Blame game over German Love Parade deaths

July 27, 2010 12:00 am

, Germany, Jul 27 – Fresh accusations emerged Tuesday that the under-fire mayor of Duisburg in Germany ignored warnings that the Love Parade was a disaster waiting to happen, as the death toll rose to 20.

More than 500 people were injured in Saturday\’s tragedy, crushed as panic broke out in a narrow tunnel that served as the only entrance to the techno festival grounds that were reportedly far too small for the number of ravers.

An unnamed officer from the city police force told the Sueddeutsche Zeitung daily: "The police in Duisburg made their misgivings known at several workshops and during several discussions."

The daily Stadt-Anzeiger in nearby Cologne also reported on its website that both police and the fire brigade had expressed reservations about the venue.

According to the paper, the head of Duisburg\’s fire brigade wrote to the mayor, Adolf Sauerland, in October 2009 to say that the disused railway freight grounds were "physically not suitable."

And the former head of Duisburg fire brigade, Klaus Schaefer, told rolling news channel N-TV that he had "urgently advised against" the event taking place.

Organisers said that 1.4 million people attended the festival, one of Europe\’s biggest techno dance parties, although the festival only had authorisation for 250,000 revellers, according to Spiegel magazine.

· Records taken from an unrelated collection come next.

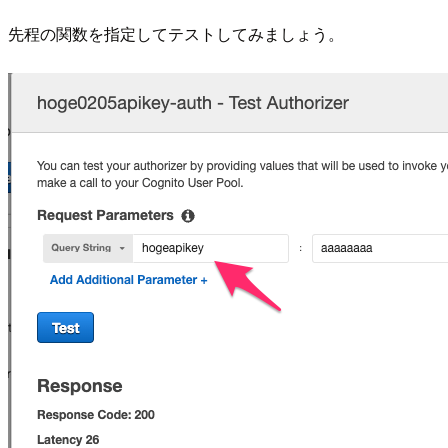
先程の関数を指定してテストしてみましょう。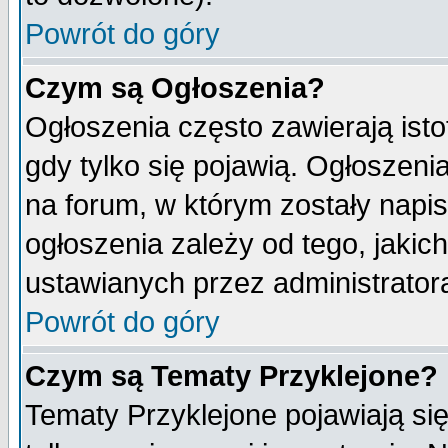
Powrót do góry
Czym są Ogłoszenia?
Ogłoszenia często zawierają isto
gdy tylko się pojawią. Ogłoszeni
na forum, w którym zostały napi
ogłoszenia zależy od tego, jaki
ustawianych przez administrator
Powrót do góry
Czym są Tematy Przyklejone?
Tematy Przyklejone pojawiają się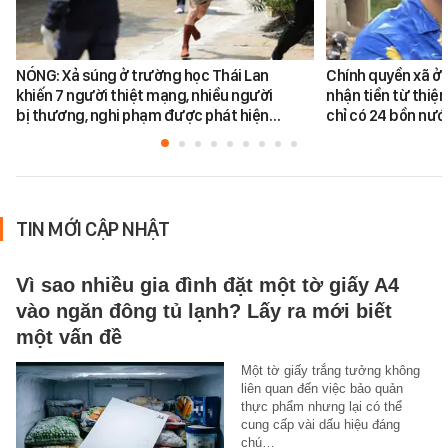
NÓNG: Xả súng ở trường học Thái Lan
Chính quyền xã ở 
khiến 7 người thiệt mạng, nhiều người
nhận tiền từ thiệ
bị thương, nghi phạm được phát hiện…
chỉ có 24 bồn nư
TIN MỚI CẬP NHẬT
Vì sao nhiều gia đình đặt một tờ giấy A4
vào ngăn đông tủ lạnh? Lấy ra mới biết
một vấn đề
Một tờ giấy trắng tưởng không
liên quan đến việc bảo quản
thực phẩm nhưng lại có thể
cung cấp vài dấu hiệu đáng
chú…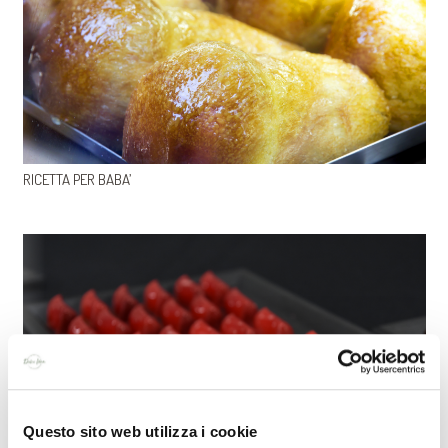
RICETTA PER BABA’
Questo sito web utilizza i cookie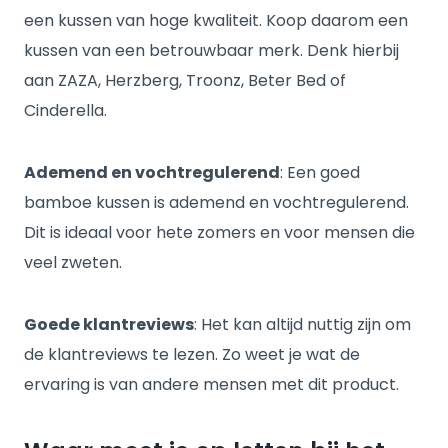
een kussen van hoge kwaliteit. Koop daarom een
kussen van een betrouwbaar merk. Denk hierbij
aan ZAZA, Herzberg, Troonz, Beter Bed of
Cinderella.
Ademend en vochtregulerend
: Een goed
bamboe kussen is ademend en vochtregulerend.
Dit is ideaal voor hete zomers en voor mensen die
veel zweten.
Goede klantreviews
: Het kan altijd nuttig zijn om
de klantreviews te lezen. Zo weet je wat de
ervaring is van andere mensen met dit product.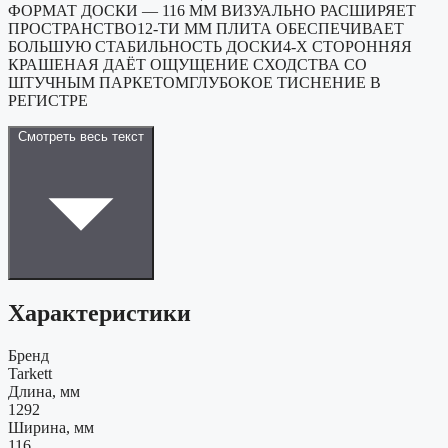
ФОРМАТ ДОСКИ — 116 ММ ВИЗУАЛЬНО РАСШИРЯЕТ
ПРОСТРАНСТВО12-ТИ ММ ПЛИТА ОБЕСПЕЧИВАЕТ
БОЛЬШУЮ СТАБИЛЬНОСТЬ ДОСКИ4-Х СТОРОННЯЯ
КРАШЕНАЯ ДАЁТ ОЩУЩЕНИЕ СХОДСТВА СО
ШТУЧНЫМ ПАРКЕТОМГЛУБОКОЕ ТИСНЕНИЕ В
РЕГИСТРЕ
Смотреть весь текст
Характеристики
Бренд
Tarkett
Длина, мм
1292
Ширина, мм
116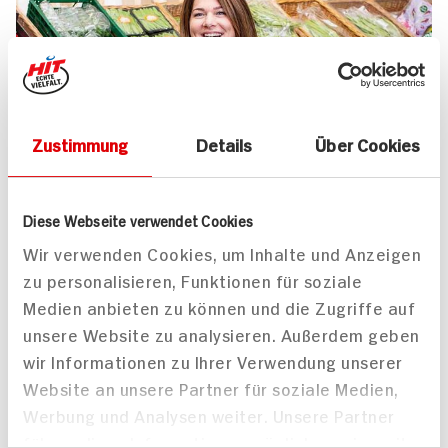
Zustimmung
Details
Über Cookies
UNSER 7 SERVICE-VERSPRECHEN
Diese Webseite verwendet Cookies
Wir geben für Sie täglich unser
Wir verwenden Cookies, um Inhalte und Anzeigen
zu personalisieren, Funktionen für soziale
Bestes. Versprochen!
Medien anbieten zu können und die Zugriffe auf
Unser Anspruch ist es, dass Ihr Einkauf bei uns
unsere Website zu analysieren. Außerdem geben
jedes Mal zum Vergnügen wird. Dafür legen
wir Informationen zu Ihrer Verwendung unserer
wir uns jeden Tag ins Zeug. Verlässliche
Website an unsere Partner für soziale Medien,
Qualität, Frische und Herkunft unserer
Werbung und Analysen weiter. Unsere Partner
Produkte, entspannteres Einkaufen, bester
führen diese Informationen möglicherweise mit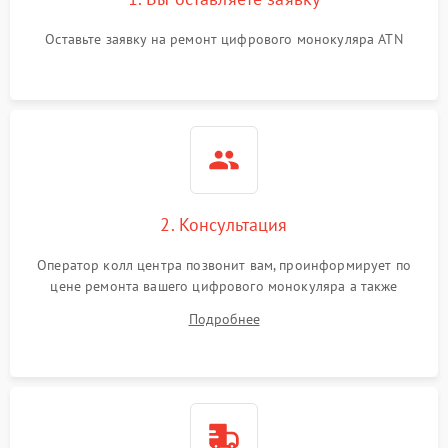
Проблемы с калибровкой
1000 ₽
Подробнее →
Оставьте заявку на ремонт цифрового монокуляра ATN
изображения
Неисправность разъемов
500 ₽
Подробнее →
(MicroSD, AV)
Неисправность системы
2000 ₽
Подробнее →
стабилизации
Проблемы с заземлением
2. Консультация
1000 ₽
Подробнее →
Оператор колл центра позвонит вам, проинформирует по
Повреждение печатной
2800 ₽
Подробнее →
цене ремонта вашего цифрового монокуляра а также
платы
ответит на все ваши вопросы.
Подробнее
Неисправность кнопок
500 ₽
Подробнее →
управления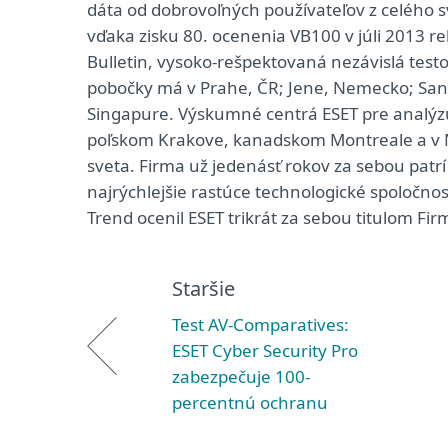
dáta od dobrovoľných používateľov z celého s
vďaka zisku 80. ocenenia VB100 v júli 2013 re
Bulletin, vysoko-rešpektovaná nezávislá testov
pobočky má v Prahe, ČR; Jene, Nemecko; San 
Singapure. Výskumné centrá ESET pre analýzu
poľskom Krakove, kanadskom Montreale a v M
sveta. Firma už jedenásť rokov za sebou patr
najrýchlejšie rastúce technologické spoločnos
Trend ocenil ESET trikrát za sebou titulom Fir
Staršie
Test AV-Comparatives:
ESET Cyber Security Pro
zabezpečuje 100-
percentnú ochranu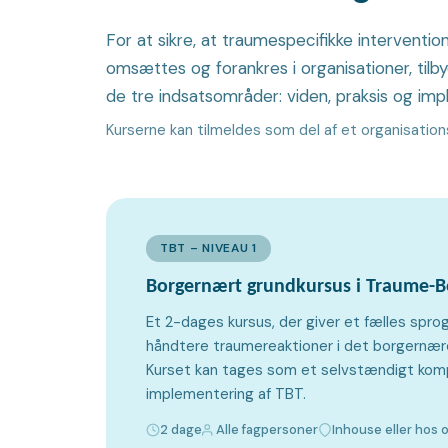
For at sikre, at traumespecifikke interventi
omsættes og forankres i organisationer, tilb
de tre indsatsområder: viden, praksis og imp
Kurserne kan tilmeldes som del af et organisation
TBT – NIVEAU 1
Borgernært grundkursus i Traume-Be
Et 2-dages kursus, der giver et fælles spro
håndtere traumereaktioner i det borgernære
Kurset kan tages som et selvstændigt kompe
implementering af TBT.
2 dage
Alle fagpersoner
Inhouse eller hos 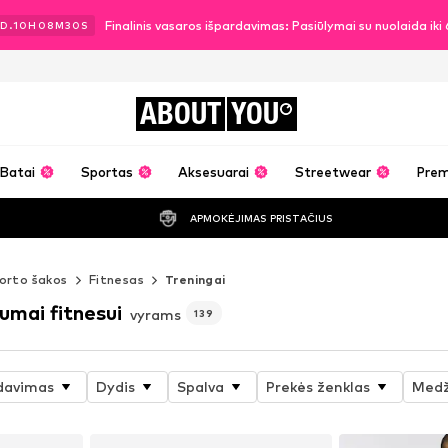
Finalinis vasaros išpardavimas: Pasiūlymai su nuolaida ik
D.
10
H
08
M
29
S
ABOUT
YOU
Batai
Sportas
Aksesuarai
Streetwear
Pre
APMOKĖJIMAS PRISTAČIUS
orto šakos
Fitnesas
Treningai
umai fitnesui
vyrams
139
davimas
Dydis
Spalva
Prekės ženklas
Medž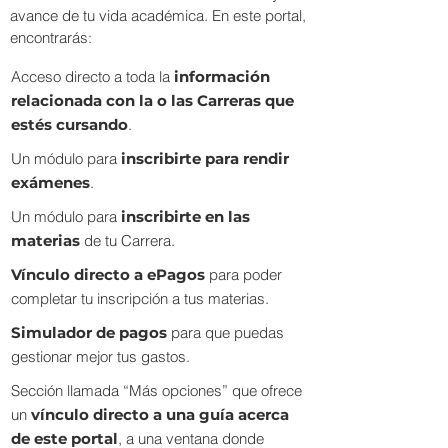
avance de tu vida académica. En este portal,
encontrarás:
Acceso directo a toda la
información
relacionada con la o las Carreras que
estés cursando
.
Un módulo para
inscribirte para rendir
exámenes
.
Un módulo para
inscribirte en las
materias
de tu Carrera.
Ví
nculo directo a ePagos
para poder
completar tu inscripción a tus materias.
Simulador de pagos
para que puedas
gestionar mejor tus gastos.
Sección llamada “Más opciones” que ofrece
un
vínculo directo a una guía acerca
de este portal
, a una ventana donde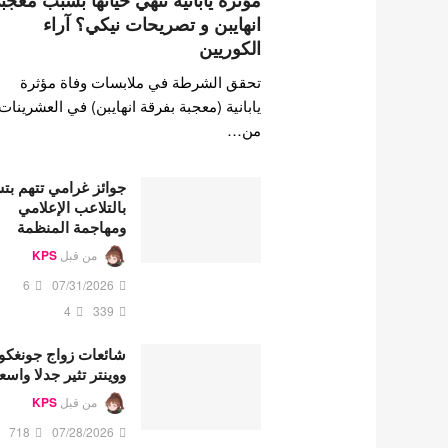
مؤثرة يابانية تنهي حياتها بسبب معجب
انهايبن و تصريحات نيكي؟ آراء
الكوريين
تحقق الشرطة في ملابسات وفاة مؤثرة
يابانية (معجبة بفرقة انهايبن) في العشرينات
من…
جوائز غرامي تتهم ب
بالتلاعب الإعلامي
ومهاجمة المنظمة
من قبل
KPS
6
07/31/2026
4
339
شائعات زواج جونغكو
ووينتر تثير جدلا واسع
من قبل
KPS
718
07/28/2026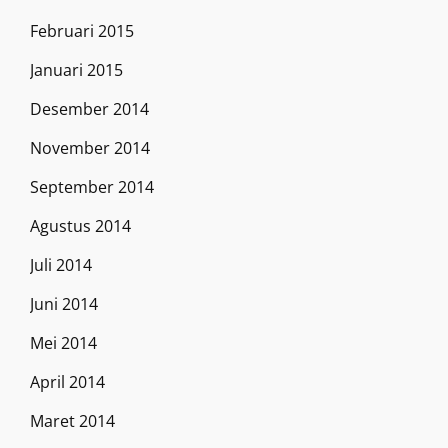
Februari 2015
Januari 2015
Desember 2014
November 2014
September 2014
Agustus 2014
Juli 2014
Juni 2014
Mei 2014
April 2014
Maret 2014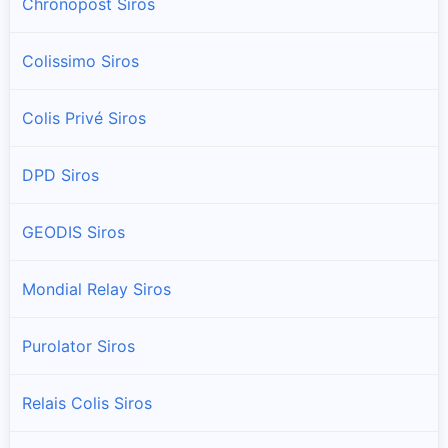
Chronopost Siros
Colissimo Siros
Colis Privé Siros
DPD Siros
GEODIS Siros
Mondial Relay Siros
Purolator Siros
Relais Colis Siros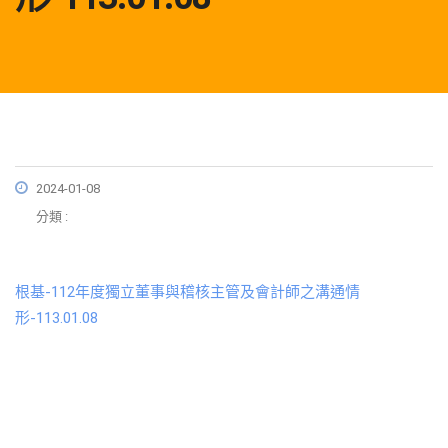
2024-01-08
分類 :
根基-112年度獨立董事與稽核主管及會計師之溝通情
形-113.01.08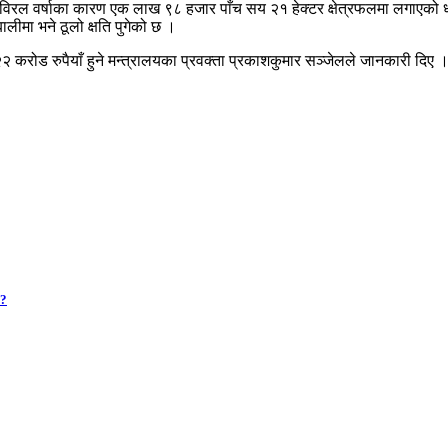
अविरल वर्षाका कारण एक लाख ९८ हजार पाँच सय २१ हेक्टर क्षेत्रफलमा लगाएको धा
ीमा भने ठूलो क्षति पुगेको छ ।
ब २२ करोड रुपैयाँ हुने मन्त्रालयका प्रवक्ता प्रकाशकुमार सञ्जेलले जानकारी 
 ?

Sauerland, 55, who has so far resisted pressure from all sides to resign and has reportedly been pelted with rubbish by furious citizens, denied the reports.

"I am not aware of any warnings," he told the Rheinische Post local paper, as media reports said his family had been placed under police protection for their own safety.

The paper also said that "misgivings about security flaws were swept under the carpet."

It also emerged Tuesday that authorities withheld permission to stage the event until the last possible minute.

The Stadt-Anzeiger quoted an "insider" at city hall as saying that the final authorisation was signed on Saturday morning, only hours before revellers began arriving.

Local media and residents have charged Sauerland with brushing aside safety concerns out of a desire for the city to make a sizeable profit from the festival.

Meanwhile, prosecutors stepped up their manslaughter investigation into the causes, as floral and written tributes continued to pile up in and around the tunnel where the deaths took place.

With the local police also in the firing line for the blame, a separate police investigation has been handed over to authorities in the nearby city of Essen "for reasons of neutrality."

The latest victim, a 21-year-old German woman, succumbed to her injuries in hospital late Monday. In all, seven foreigners — from Australia, Italy, the Netherlands, China, Bosnia and Spain — were among the dead.

Hannelore Kraft, the newly elected head of the North Rhine-Westphalia, whose son was reportedly at the event, also criticised what she said were "insufficient" security measures.

And adding to the pressure on Sauerland, several papers ratcheted up their campaign for him to take the rap.

Influential mass circulation Bild published pictures of seven of the victims with the front-page headline: "Who will pay for their deaths?"

"These young people were crushed, suffocated and trampled — but no one wants to take responsibility for their deaths," the paper thundered.